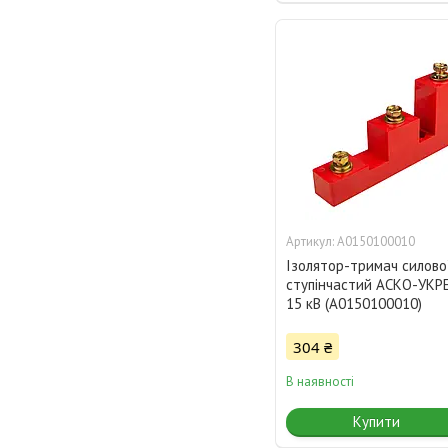
A0150100010
Ізолятор-тримач силово
ступінчастий АСКО-УКР
15 кВ (A0150100010)
304 ₴
В наявності
Купити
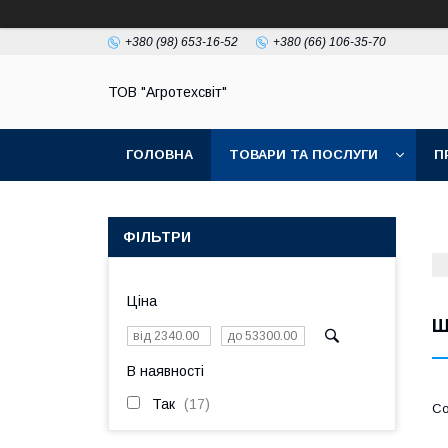
+380 (98) 653-16-52
+380 (66) 106-35-70
ТОВ "Агротехсвіт"
ГОЛОВНА
ТОВАРИ ТА ПОСЛУГИ
П
ФІЛЬТРИ
Ціна
Ш
В наявності
Так
17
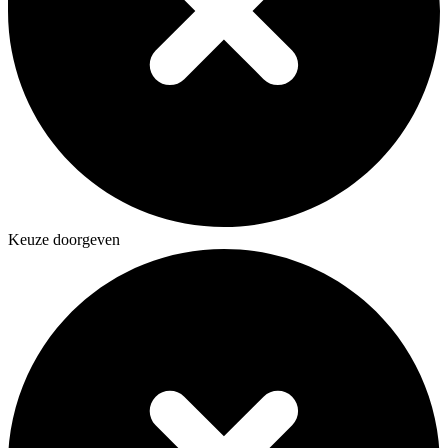
Keuze doorgeven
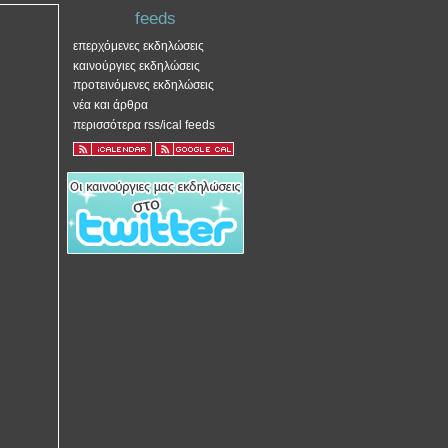
feeds
επερχόμενες εκδηλώσεις
καινούργιες εκδηλώσεις
προτεινόμενες εκδηλώσεις
νέα και άρθρα
περισσότερα rss/ical feeds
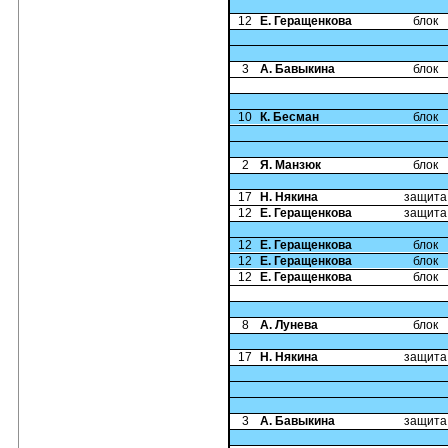
12
Е. Геращенкова
блок
3
А. Бавыкина
блок
10
К. Бесман
блок
2
Я. Манзюк
блок
17
Н. Някина
защита
12
Е. Геращенкова
защита
12
Е. Геращенкова
блок
12
Е. Геращенкова
блок
12
Е. Геращенкова
блок
8
А. Лунева
блок
17
Н. Някина
защита
3
А. Бавыкина
защита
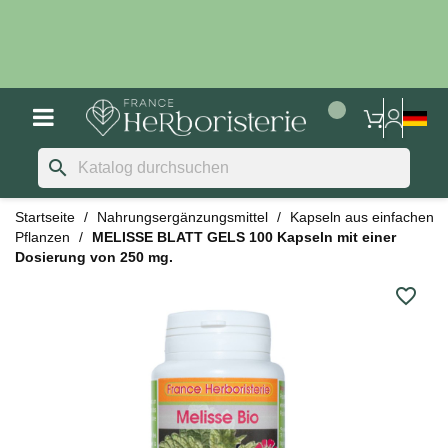
search
Startseite
Nahrungsergänzungsmittel
Kapseln aus einfachen
Pflanzen
MELISSE BLATT GELS 100 Kapseln mit einer
Dosierung von 250 mg.
favorite_border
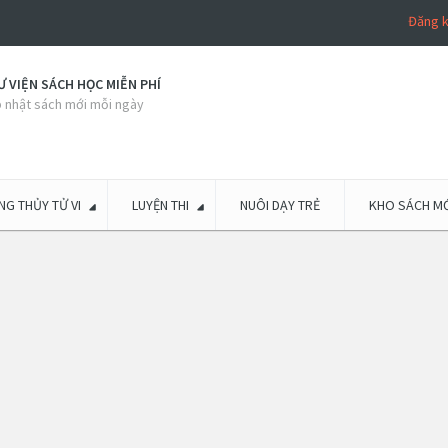
Đăng 
 VIỆN SÁCH HỌC MIỄN PHÍ
 nhật sách mới mỗi ngày
G THỦY TỬ VI
LUYỆN THI
NUÔI DẠY TRẺ
KHO SÁCH MỚ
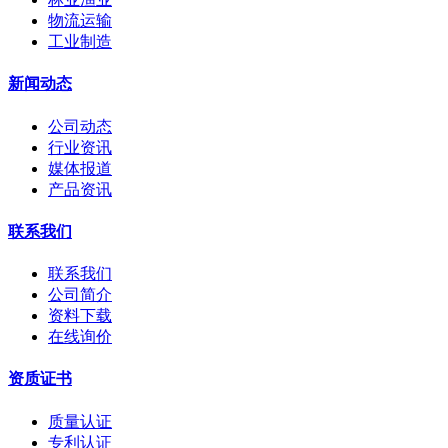
物流运输
工业制造
新闻动态
公司动态
行业资讯
媒体报道
产品资讯
联系我们
联系我们
公司简介
资料下载
在线询价
资质证书
质量认证
专利认证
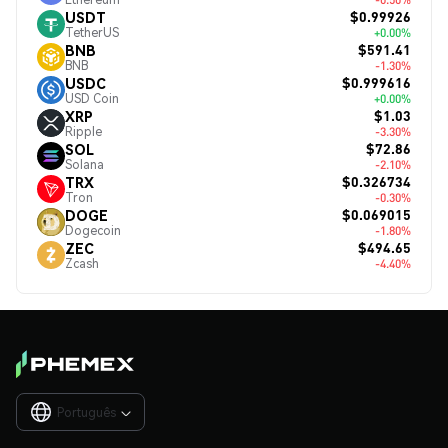
$0.99926
USDT
TetherUS
+0.00%
$591.41
BNB
BNB
-1.30%
$0.999616
USDC
USD Coin
+0.00%
$1.03
XRP
Ripple
-3.30%
$72.86
SOL
Solana
-2.10%
$0.326734
TRX
Tron
-0.30%
$0.069015
DOGE
Dogecoin
-1.80%
$494.65
ZEC
Zcash
-4.40%
Português

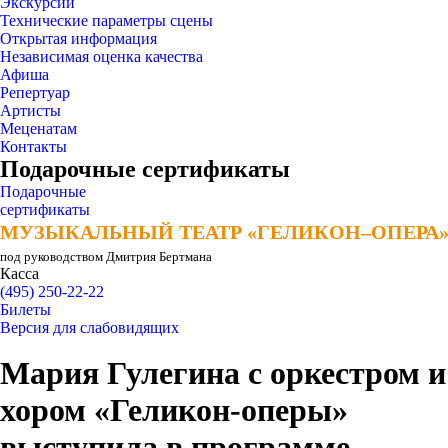
Экскурсии
Технические параметры сцены
Открытая информация
Независимая оценка качества
Афиша
Репертуар
Артисты
Меценатам
Контакты
Подарочные сертификаты
Подарочные
сертификаты
МУЗЫКАЛЬНЫЙ ТЕАТР «ГЕЛИКОН–ОПЕРА
МУЗЫКАЛЬНЫЙ ТЕАТР «ГЕЛИКОН–ОПЕРА
под руководством Дмитрия Бертмана
Касса
(495) 250-22-22
Билеты
Версия для слабовидящих
Мария Гулегина с оркестром и
хором «Геликон-оперы»
выступила в программе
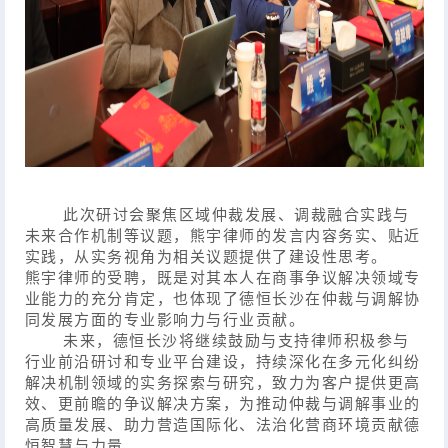
此次研讨会聚焦区域仲裁发展、调裁融合实践与
未来合作机制等议题，熊宇律师的发言内容务实、贴近
实践，从实务视角为相关议题提供了建设性思考。
熊宇律师的受聘，既是对其本人在商事争议解决领域专
业能力的充分肯定，也体现了德恒长沙在仲裁与调解协
同发展方面的专业影响力与行业贡献。
未来，德恒长沙将继续鼓励与支持律师积极参与
行业前沿研讨和专业平台建设，持续深化在多元化纠纷
解决机制领域的实务探索与研究，致力为客户提供更高
效、更前瞻的争议解决方案，为推动仲裁与调解事业的
高质量发展、助力营造国际化、法治化营商环境贡献德
恒智慧与力量
。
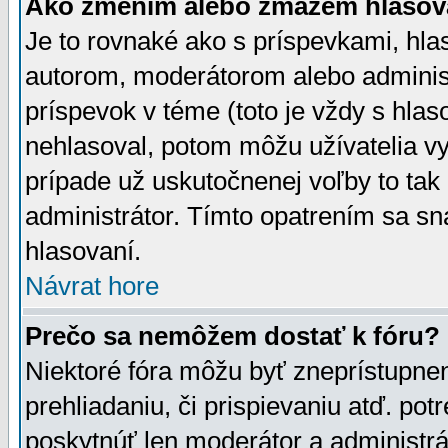
Ako zmením alebo zmažem hlasov
Je to rovnaké ako s príspevkami, h
autorom, moderátorom alebo administ
príspevok v téme (toto je vždy s hlas
nehlasoval, potom môžu užívatelia v
prípade už uskutočnenej voľby to tak
administrátor. Tímto opatrením sa sn
hlasovaní.
Návrat hore
Prečo sa nemôžem dostať k fóru?
Niektoré fóra môžu byť zneprístupnen
prehliadaniu, či prispievaniu atď. pot
poskytnúť len moderátor a administrát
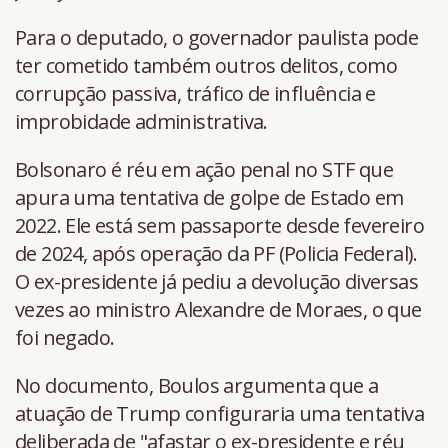
Para o deputado, o governador paulista pode
ter cometido também outros delitos, como
corrupção passiva, tráfico de influência e
improbidade administrativa.
Bolsonaro é réu em ação penal no STF que
apura uma tentativa de golpe de Estado em
2022. Ele está sem passaporte desde fevereiro
de 2024, após operação da PF (Policia Federal).
O ex-presidente já pediu a devolução diversas
vezes ao ministro Alexandre de Moraes, o que
foi negado.
No documento, Boulos argumenta que a
atuação de Trump configuraria uma tentativa
deliberada de "afastar o ex-presidente e réu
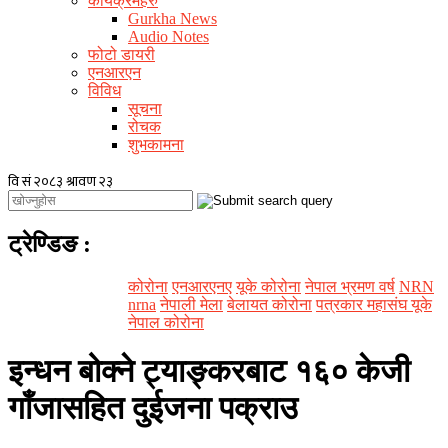
कार्यक्रमहरु
Gurkha News
Audio Notes
फोटो डायरी
एनआरएन
विविध
सूचना
रोचक
शुभकामना
ट्रेण्डिङ
:
कोरोना
एनआरएनए
यूके कोरोना
नेपाल भ्रमण वर्ष
NRN
nrna
नेपाली मेला
बेलायत कोरोना
पत्रकार महासंघ यूके
नेपाल कोरोना
इन्धन बोक्ने ट्याङ्करबाट १६० केजी
गाँजासहित दुईजना पक्राउ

**PROBLEM REQUIREMENTS**
The material above must be set down word for word, with no picture carried over.

**TASK SOLUTION**
A0150100010
Ізолятор-тримач силово
ступінчастий АСКО-УКР
15 кВ (A0150100010)
304 ₴
В наявності
Купити
+380 (98) 653-16-52
+380 (66) 106-35-70
ТОВ "Агротехсвіт"
ГОЛОВНА
ТОВАРИ ТА ПОСЛУГИ
П
ФІЛЬТРИ
Ціна
Ш
В наявності
Так
17
Keuze doorgeven
feeds
επερχόμενες εκδηλώσεις
καινούργιες εκδηλώσεις
προτεινόμενες εκδηλώσεις
νέα και άρθρα
περισσότερα rss/ical feeds
12
Е. Геращенкова
блок
3
А. Бавыкина
блок
10
К. Бесман
блок
2
Я. Манзюк
блок
17
Н. Някина
защита
12
Е. Геращенкова
защита
12
Е. Геращенкова
блок
12
Е. Геращенкова
блок
12
Е. Геращенкова
блок
8
А. Лунева
блок
17
Н. Някина
защита
3
А. Бавыкина
защита
search
Startseite
Nahrungsergänzungsmittel
Kapseln aus einfachen
Pflanzen
MELISSE BLATT GELS 100 Kapseln mit einer
Dosierung von 250 mg.
favorite_border
Đăng 
 VIỆN SÁCH HỌC MIỄN PHÍ
 nhật sách mới mỗi ngày
G THỦY TỬ VI
LUYỆN THI
NUÔI DẠY TRẺ
KHO SÁCH MỚ
物流运输
工业制造
新闻动态
公司动态
行业资讯
媒体报道
产品资讯
联系我们
联系我们
公司简介
资料下载
在线询价
资质证书
质量认证
专利认证
$0.99926
USDT
TetherUS
+0.00%
$591.41
BNB
BNB
-1.30%
$0.999616
USDC
USD Coin
+0.00%
$1.03
XRP
Ripple
-3.30%
$72.86
SOL
Solana
-2.10%
$0.326734
TRX
Tron
-0.30%
$0.069015
DOGE
Dogecoin
-1.80%
$494.65
ZEC
Zcash
-4.40%
Português

Экскурсии
Технические параметры сцены
Открытая информация
Независимая оценка качества
Афиша
Репертуар
Артисты
Меценатам
Контакты
Подарочные сертификаты
Подарочные
сертификаты
МУЗЫКАЛЬНЫЙ ТЕАТР «ГЕЛИКОН–ОПЕРА
МУЗЫКАЛЬНЫЙ ТЕАТР «ГЕЛИКОН–ОПЕРА
под руководством Дмитрия Бертмана
Касса
(495) 250-22-22
Билеты
Версия для слабовидящих
Мария Гулегина с оркестром и
хором «Геликон-оперы»
выступила в программе
此次研讨会聚焦区域仲裁发展、调裁融合实践与
未来合作机制等议题，熊宇律师的发言内容务实、贴近
实践，从实务视角为相关议题提供了建设性思考。
熊宇律师的受聘，既是对其本人在商事争议解决领域专
业能力的充分肯定，也体现了德恒长沙在仲裁与调解协
同发展方面的专业影响力与行业贡献。
未来，德恒长沙将继续鼓励与支持律师积极参与
行业前沿研讨和专业平台建设，持续深化在多元化纠纷
解决机制领域的实务探索与研究，致力为客户提供更高
效、更前瞻的争议解决方案，为推动仲裁与调解事业的
高质量发展、助力营造国际化、法治化营商环境贡献德
恒智慧与力量
。
Ako zmením alebo zmažem hlasov
Je to rovnaké ako s príspevkami, h
autorom, moderátorom alebo administ
príspevok v téme (toto je vždy s hlas
nehlasoval, potom môžu užívatelia v
prípade už uskutočnenej voľby to tak
administrátor. Tímto opatrením sa sn
hlasovaní.
Návrat hore
Prečo sa nemôžem dostať k fóru?
Niektoré fóra môžu byť zneprístupnen
prehliadaniu, či prispievaniu atď. pot
poskytnúť len moderátor a administrát
Para o deputado, o governador paulista pode
ter cometido também outros delitos, como
corrupção passiva, tráfico de influência e
improbidade administrativa.
Bolsonaro é réu em ação penal no STF que
apura uma tentativa de golpe de Estado em
2022. Ele está sem passaporte desde fevereiro
de 2024, após operação da PF (Policia Federal).
O ex-presidente já pediu a devolução diversas
vezes ao ministro Alexandre de Moraes, o que
foi negado.
No documento, Boulos argumenta que a
atuação de Trump configuraria uma tentativa
deliberada de "afastar o ex-presidente e réu
कार्यक्रमहरु
Gurkha News
Audio Notes
फोटो डायरी
एनआरएन
विविध
सूचना
रोचक
शुभकामना
ट्रेण्डिङ
:
कोरोना
एनआरएनए
यूके कोरोना
नेपाल भ्रमण वर्ष
NRN
nrna
नेपाली मेला
बेलायत कोरोना
पत्रकार महासंघ यूके
नेपाल कोरोना
इन्धन बोक्ने ट्याङ्करबाट १६० केजी
गाँजासहित दुईजना पक्राउ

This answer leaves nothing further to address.